JUST IN: Coronavirus Affecting F-35 Joint Strike Fighter Program
Air Force photoThe global outbreak of the novel coronavirus has halted work on the F-35 joint strike fighter in Japan, and the Pentagon is remaining vigilant in case there are additional impacts, defense officials said March 4.
More than 3,000 people have already died from the virus worldwide, with thousands more infected, most of them in China where the new pathogen emerged in December. It has since spread to a number of other countries including Japan, Italy and the United States.
Final assembly and check-out, or FACO, facilities for the F-35 are located in Japan and Italy.
U.S. Air Force Lt. Gen. Eric Fick, program executive officer for the F-35 joint program office, said he was informed March 3 that to comply with Japanese government coronavirus directives, the FACO in Nagoya will be closed for one week. The facility is operated by Mitsubishi Heavy Industries. Work is expected to resume, Fick said March 4 at the annual McAleese & Associations defense programs conference in Washington, D.C.
U.S. Defense Department spokesman Lt. Col. Mike Andrews noted in a statement that only Japanese aircraft are produced at the Nagoya facility.
Fick said: “I don't see any other disruptions to the supply chain at this point.”
Meanwhile, Lockheed Martin, the manufacturer of the aircraft, is restricting company travel to the F-35 FACO in Cameri, Italy — citing an alert issued by the State Department — and the Pratt & Whitney engine team in Cameri have been directed to telework, Andrews said. The facility is operated by Italian contractor Leonardo.
“There have been no impacts to the production line” in Italy thus far, Andrews said.
However, program officials are on the lookout for other potential coronavirus-related issues. The joint strike fighter has a large international supply chain, with 14 nations currently part of the program. The U.S. Air Force, Marine Corps and Navy are buying the A, B and C variants of the aircraft, respectively. The F-35 is the largest acquisition project in the history of the Defense Department.

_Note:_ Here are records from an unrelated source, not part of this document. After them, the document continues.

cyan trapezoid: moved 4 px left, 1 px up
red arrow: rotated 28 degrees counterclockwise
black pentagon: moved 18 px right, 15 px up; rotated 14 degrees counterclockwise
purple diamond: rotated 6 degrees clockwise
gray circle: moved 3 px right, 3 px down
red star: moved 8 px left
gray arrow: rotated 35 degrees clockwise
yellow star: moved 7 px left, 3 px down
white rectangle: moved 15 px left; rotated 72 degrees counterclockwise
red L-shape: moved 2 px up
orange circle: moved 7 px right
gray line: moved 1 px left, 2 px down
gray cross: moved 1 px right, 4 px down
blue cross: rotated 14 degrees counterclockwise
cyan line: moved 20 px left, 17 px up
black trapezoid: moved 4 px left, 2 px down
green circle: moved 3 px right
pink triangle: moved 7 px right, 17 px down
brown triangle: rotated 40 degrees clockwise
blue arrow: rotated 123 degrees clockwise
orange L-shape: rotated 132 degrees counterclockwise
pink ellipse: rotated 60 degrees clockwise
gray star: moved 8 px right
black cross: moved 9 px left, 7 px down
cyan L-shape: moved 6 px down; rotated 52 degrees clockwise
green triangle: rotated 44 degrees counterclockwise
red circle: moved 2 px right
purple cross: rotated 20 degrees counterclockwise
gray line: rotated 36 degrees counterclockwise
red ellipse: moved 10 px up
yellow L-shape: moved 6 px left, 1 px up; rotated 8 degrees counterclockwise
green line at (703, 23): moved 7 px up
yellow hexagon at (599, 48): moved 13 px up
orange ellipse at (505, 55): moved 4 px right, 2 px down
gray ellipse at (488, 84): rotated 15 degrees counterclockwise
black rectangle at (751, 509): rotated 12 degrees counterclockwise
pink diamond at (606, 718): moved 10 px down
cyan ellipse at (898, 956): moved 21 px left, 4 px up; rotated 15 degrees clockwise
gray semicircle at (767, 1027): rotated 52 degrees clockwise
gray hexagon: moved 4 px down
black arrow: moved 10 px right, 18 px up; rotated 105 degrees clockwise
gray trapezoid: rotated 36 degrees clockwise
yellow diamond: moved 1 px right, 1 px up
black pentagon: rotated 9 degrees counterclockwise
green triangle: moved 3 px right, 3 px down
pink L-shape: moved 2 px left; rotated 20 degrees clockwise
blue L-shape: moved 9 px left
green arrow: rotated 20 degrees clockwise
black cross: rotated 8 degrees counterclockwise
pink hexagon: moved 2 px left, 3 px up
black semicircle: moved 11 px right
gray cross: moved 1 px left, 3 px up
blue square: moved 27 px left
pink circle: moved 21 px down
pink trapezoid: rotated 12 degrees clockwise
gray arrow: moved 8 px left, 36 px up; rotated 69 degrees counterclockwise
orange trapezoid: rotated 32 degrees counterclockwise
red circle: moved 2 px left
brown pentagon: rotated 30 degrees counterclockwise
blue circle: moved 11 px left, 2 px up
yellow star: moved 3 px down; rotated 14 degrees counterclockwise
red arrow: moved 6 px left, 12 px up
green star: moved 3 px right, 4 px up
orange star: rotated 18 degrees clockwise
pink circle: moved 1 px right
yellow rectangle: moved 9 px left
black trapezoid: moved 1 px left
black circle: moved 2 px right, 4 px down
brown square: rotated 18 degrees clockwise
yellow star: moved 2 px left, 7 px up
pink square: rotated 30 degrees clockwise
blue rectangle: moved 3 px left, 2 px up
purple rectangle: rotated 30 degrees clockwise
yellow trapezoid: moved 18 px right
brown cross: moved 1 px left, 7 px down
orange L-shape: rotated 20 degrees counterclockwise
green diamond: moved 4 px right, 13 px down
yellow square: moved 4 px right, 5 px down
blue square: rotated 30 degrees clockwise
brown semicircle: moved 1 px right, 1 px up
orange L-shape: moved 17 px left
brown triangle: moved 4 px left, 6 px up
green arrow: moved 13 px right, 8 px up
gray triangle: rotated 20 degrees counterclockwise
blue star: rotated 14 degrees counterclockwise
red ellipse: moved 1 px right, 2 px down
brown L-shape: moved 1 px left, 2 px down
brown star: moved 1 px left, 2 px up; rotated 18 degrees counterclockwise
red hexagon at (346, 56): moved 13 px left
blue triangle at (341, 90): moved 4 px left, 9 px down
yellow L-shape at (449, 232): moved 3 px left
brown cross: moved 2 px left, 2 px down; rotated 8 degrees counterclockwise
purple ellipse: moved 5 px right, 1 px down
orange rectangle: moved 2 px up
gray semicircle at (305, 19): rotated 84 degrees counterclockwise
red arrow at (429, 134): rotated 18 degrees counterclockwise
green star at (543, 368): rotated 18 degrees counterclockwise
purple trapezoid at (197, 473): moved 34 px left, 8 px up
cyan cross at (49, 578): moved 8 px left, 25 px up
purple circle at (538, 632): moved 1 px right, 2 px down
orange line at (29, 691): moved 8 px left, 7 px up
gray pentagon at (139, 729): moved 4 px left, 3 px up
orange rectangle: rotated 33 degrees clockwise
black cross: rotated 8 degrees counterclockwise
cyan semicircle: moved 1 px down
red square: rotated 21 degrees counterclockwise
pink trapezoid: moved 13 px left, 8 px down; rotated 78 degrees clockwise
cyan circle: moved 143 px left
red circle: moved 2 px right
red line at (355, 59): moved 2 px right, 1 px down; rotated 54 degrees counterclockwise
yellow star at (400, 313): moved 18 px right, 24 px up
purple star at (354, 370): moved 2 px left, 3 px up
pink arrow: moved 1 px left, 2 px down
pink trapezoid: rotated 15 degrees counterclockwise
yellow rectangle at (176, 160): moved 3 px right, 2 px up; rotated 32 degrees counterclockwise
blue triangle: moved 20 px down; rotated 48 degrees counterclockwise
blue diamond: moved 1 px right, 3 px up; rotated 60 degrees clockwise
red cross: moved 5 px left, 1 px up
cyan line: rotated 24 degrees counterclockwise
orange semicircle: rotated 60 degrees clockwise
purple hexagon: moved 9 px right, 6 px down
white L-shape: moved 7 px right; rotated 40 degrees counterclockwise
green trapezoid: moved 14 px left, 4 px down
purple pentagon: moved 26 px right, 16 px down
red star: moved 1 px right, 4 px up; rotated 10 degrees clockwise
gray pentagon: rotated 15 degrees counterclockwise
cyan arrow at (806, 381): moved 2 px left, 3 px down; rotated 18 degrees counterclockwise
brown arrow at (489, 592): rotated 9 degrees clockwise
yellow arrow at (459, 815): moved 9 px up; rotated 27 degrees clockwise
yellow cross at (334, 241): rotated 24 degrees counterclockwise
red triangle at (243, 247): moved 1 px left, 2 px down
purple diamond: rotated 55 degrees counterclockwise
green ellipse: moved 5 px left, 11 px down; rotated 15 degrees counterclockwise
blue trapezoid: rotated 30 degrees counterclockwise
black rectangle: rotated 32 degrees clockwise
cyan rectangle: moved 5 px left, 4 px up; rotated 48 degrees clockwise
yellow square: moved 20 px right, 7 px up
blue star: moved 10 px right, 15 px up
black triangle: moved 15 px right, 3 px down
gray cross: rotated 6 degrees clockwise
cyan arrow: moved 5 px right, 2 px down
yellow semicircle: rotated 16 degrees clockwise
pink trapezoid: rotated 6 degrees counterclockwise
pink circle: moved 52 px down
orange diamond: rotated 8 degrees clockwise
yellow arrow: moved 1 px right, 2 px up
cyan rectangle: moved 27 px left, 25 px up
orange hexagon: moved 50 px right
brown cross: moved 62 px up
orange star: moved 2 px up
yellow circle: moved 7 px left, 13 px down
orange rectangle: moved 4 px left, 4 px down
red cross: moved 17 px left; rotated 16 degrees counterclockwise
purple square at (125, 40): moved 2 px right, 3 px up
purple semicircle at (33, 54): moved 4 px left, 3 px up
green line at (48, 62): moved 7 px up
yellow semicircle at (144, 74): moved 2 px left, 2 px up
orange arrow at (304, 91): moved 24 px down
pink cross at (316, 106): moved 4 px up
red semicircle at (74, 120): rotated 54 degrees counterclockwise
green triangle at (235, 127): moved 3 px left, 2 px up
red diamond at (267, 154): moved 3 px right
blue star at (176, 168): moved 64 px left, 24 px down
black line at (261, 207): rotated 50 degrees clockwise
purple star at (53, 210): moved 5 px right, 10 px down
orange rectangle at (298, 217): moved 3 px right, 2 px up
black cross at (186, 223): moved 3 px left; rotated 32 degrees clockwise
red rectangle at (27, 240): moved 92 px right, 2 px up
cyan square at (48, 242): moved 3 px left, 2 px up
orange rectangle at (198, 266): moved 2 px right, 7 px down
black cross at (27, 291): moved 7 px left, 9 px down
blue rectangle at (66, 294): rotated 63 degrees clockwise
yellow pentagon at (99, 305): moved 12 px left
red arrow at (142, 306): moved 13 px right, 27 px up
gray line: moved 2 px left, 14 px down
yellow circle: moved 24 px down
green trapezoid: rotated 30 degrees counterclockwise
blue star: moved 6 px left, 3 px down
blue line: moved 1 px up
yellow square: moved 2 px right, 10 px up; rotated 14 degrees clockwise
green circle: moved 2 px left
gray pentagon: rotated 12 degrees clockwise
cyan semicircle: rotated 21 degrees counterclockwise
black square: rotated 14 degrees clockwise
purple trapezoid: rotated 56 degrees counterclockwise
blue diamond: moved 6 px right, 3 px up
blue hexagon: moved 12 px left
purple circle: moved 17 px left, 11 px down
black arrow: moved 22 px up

“We are working very closely with [Defense Contract Management Agency] to monitor the impact of the coronavirus on the F-35 program writ large,” Fick said. “Certainly we will continue to monitor the situation as it evolves, but we're taking no deliberate steps to actively curtail any activity at this point.”
The Defense Department has taken measures to protect U.S. troops from the deadly pathogen, including restricting access to bases in places like South Korea. It is also keeping an eye on the industrial base.
“Combating the coronavirus remains a top priority for the department, and Secretary [of Defense Mark] Esper meets weekly with senior leaders to discuss how we're taking care of our men and women in uniform around the world,” Andrews said. Additionally, “the department remains fully engaged with the defense industrial base on all programs, including the F-35, and stands ready to respond when needed.”
Concerns about disruptions in the international supply chain for civilian products made in China and other locations affected by the coronavirus have garnered headlines.
Speaking at the Brookings Institution earlier this week, Ranking Member of the House Armed Services Committee Rep. Mac Thornberry, R-Texas, noted that the outbreak could also be a problem for the Pentagon, which relies on overseas suppliers for parts for many of its military systems.
“It's not just civilian businesses that are dependent upon products and components” from countries with coronavirus cases, Thornberry said. “To the extent … economic commerce is threatened, then of course it could relate to defense weapons and equipment.”